DATA EXTRACT Start Marker
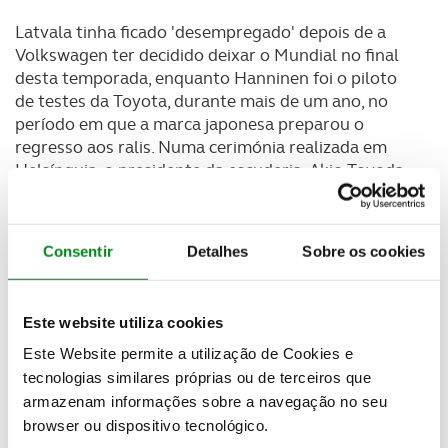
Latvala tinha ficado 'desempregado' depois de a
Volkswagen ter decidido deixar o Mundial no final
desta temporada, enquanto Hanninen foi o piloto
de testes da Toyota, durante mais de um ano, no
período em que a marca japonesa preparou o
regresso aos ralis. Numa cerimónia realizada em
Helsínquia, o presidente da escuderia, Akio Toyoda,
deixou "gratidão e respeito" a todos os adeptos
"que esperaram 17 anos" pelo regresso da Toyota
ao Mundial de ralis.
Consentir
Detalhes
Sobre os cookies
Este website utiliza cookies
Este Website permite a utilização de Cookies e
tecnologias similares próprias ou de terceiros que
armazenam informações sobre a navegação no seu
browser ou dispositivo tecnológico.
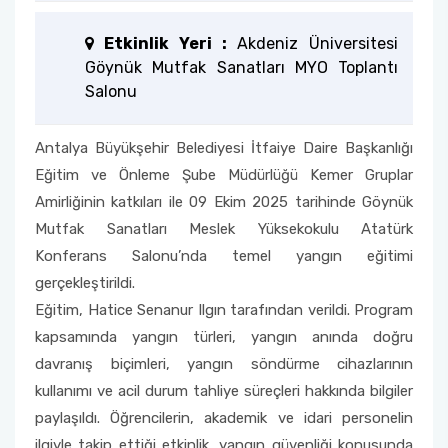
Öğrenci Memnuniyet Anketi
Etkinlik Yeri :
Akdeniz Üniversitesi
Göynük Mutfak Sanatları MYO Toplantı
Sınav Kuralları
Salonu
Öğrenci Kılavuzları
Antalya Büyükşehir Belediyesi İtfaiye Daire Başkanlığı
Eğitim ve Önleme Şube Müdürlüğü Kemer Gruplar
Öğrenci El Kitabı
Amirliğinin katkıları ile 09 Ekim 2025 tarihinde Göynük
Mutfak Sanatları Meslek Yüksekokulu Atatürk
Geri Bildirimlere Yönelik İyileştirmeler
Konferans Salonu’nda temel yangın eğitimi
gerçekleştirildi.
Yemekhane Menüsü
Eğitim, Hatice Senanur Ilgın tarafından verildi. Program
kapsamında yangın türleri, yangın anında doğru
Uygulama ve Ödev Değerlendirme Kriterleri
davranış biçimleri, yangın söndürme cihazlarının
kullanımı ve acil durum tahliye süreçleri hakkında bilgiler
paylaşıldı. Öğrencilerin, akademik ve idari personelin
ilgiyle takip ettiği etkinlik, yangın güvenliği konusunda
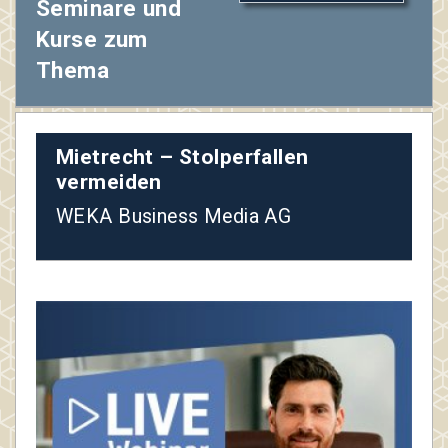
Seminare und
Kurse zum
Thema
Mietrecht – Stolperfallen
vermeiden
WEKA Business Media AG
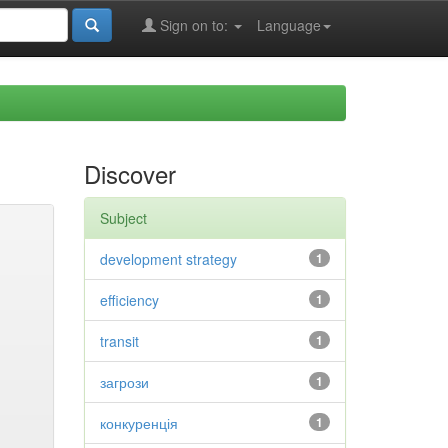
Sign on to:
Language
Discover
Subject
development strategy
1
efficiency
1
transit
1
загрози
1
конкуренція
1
DATA EXTRACT End Marker
TRY IT: Lines with the word "Mundial" in them should be copied from the preceding records.

WRITTEN RESPONSE:
Volkswagen ter decidido deixar o Mundial no final
ao Mundial de ralis.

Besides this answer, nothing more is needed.